Slice of Life: Salamanders

Thank you to Two Writing Teachers for creating an amazing community of writers and a safe, welcoming space to write and share.

Ten days ago, I moved an item from my bucket list to my treasured memory list. In a cold rain in the pitch-dark of nearly-bedtime on a boardwalk over a tiny patch of bald cypress swamp with a red light flashlight I met my very first in-the-wild spotted salamanders.

These were salamanders returning, as all salamanders do, to the vernal pool where they were born. As adults, they live in burrows in the nearby woods.

Salamanders respond to soil temperature to let them know when it’s time to crawl out of their burrows in the forest and return home to mate.

A female salamander can store packets of spermatophore inside her body for years as insurance for the continuation of the species.

If a vernal pool is drying up too fast, a young salamander tadpole can speed up development so that they can reach adulthood — albeit smaller than usual — before the pool is gone.

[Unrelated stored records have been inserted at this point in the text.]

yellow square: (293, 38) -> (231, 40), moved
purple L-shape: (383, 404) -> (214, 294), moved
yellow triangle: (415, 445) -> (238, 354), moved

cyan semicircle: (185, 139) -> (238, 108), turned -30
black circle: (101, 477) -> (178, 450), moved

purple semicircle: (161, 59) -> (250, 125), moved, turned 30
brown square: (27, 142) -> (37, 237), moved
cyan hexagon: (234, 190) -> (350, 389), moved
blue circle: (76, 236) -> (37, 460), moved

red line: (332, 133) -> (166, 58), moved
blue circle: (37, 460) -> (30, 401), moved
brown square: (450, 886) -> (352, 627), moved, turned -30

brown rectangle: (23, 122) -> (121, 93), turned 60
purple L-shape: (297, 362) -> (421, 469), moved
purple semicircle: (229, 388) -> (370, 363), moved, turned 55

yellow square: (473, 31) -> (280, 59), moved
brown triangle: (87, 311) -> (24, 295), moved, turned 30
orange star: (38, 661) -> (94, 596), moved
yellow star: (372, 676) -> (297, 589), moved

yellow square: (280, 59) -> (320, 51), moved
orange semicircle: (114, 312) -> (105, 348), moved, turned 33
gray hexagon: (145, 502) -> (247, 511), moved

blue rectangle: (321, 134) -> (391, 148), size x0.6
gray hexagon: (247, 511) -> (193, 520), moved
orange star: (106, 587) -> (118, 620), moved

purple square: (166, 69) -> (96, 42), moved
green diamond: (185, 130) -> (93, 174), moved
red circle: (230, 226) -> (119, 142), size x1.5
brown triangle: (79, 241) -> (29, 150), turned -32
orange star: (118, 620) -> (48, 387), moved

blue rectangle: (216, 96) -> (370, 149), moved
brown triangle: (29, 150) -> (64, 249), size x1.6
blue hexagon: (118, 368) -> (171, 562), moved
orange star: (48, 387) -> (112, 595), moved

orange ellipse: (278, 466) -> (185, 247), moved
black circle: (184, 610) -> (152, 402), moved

Salamanders can live twenty years in the wild.

Their mechanisms for survival are so very elegant and woven so perfectly with their corner of the natural world. Which is a sentence that can be written about every species of living thing on this planet.

Except one.

9 thoughts on “Slice of Life: Salamanders”

    1. We saw them at a special program put on by Dawes Arboretum near Columbus. Oh, would I ever love to know some woods well enough to know where to find vernal pools and see them there. Have you read BRAIDING SWEETGRASS? The chapter “Collateral Damage” is beautiful and heart-breaking.

      Like

      1. I read it when it first came out. And my memory is lousy enough that I don’t remember the chapter specifically, but I do remember the book as you describe it–beautiful and heart-breaking.

        Like

  1. I love learning something new. And I envy your retirement. You are making what you want it to be! Are you calling out humans at the end? In my own little corner I am doing what I can, but the powers that be are making me squirm. What are we doing to our lovely earthly home?

    Liked by 1 person

    1. I am ABSOLUTELY calling out humans at the end. Our destruction of this planet is beyond heart-breaking. Yes, we do what we can in our little corners, but the big picture is horrifying.

      Like

  2. I was digging in the dirt around the maple tree on my RV site in Bangor, Maine, one day last summer and accidentally uncovered a spotted salamander. It was my first encounter with this creature.. Thank God I did no harm. and research confirmed identification of this special creature. Your writing kindled memories of that wonderful experience. and I devoured the facts you shared about them.

    Your sentence “Ten days ago I moved an item from my bucket list to my treasured memory list” touched me deeply. After months of missteps, yesterday morning I experienced my first guided workshop about “slow birding”. Essentially, this is a form of bird watching that involves sitting in one spot and simply enjoying the birds and other creatures that enter your field of vision. The experience was magical, one I intend to repeat often . . . definitely an item moved from my bucket list to my treasured memory list. Your words are perfect.

    Finally . . . “Except one”. I am a widow 78 years old and each day I feel as if I understand less and less in communication. But in those two wordsyour communication with me was crystal clear. Before reading the question and your answer in the comments I thought to myself “I don’t care if this is what she means to say, I know what I THINK. And, sadly, I do agree with you completely.